◆ WHAT TO DO: Pull every line with the word "vente" out of the entries below.

◆ Saved entries:
/---

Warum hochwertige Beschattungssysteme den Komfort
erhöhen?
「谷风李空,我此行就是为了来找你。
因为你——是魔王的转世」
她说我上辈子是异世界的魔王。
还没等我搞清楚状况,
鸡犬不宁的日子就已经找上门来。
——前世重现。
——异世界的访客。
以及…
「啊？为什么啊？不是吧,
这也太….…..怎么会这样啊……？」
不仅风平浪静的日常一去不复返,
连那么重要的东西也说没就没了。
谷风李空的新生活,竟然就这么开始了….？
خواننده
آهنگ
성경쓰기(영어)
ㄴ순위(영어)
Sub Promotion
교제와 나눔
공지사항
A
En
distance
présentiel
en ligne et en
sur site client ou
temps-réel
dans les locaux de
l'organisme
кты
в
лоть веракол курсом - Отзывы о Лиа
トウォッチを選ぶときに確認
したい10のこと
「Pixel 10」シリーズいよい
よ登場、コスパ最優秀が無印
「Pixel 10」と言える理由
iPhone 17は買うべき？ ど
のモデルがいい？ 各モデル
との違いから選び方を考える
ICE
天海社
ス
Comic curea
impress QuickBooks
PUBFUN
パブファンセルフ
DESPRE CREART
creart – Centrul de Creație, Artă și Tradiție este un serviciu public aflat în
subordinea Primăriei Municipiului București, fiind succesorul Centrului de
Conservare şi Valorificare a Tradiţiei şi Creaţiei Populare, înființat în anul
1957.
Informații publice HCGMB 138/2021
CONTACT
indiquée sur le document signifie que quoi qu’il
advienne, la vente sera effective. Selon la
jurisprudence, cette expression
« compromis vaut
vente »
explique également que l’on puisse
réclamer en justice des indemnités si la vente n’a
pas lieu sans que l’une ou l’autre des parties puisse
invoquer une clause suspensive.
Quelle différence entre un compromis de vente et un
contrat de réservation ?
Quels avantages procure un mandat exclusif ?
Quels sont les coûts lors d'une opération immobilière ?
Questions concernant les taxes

\---

◆ TASK SOLUTION:
advienne, la vente sera effective. Selon la
vente »
réclamer en justice des indemnités si la vente n’a
Quelle différence entre un compromis de vente et un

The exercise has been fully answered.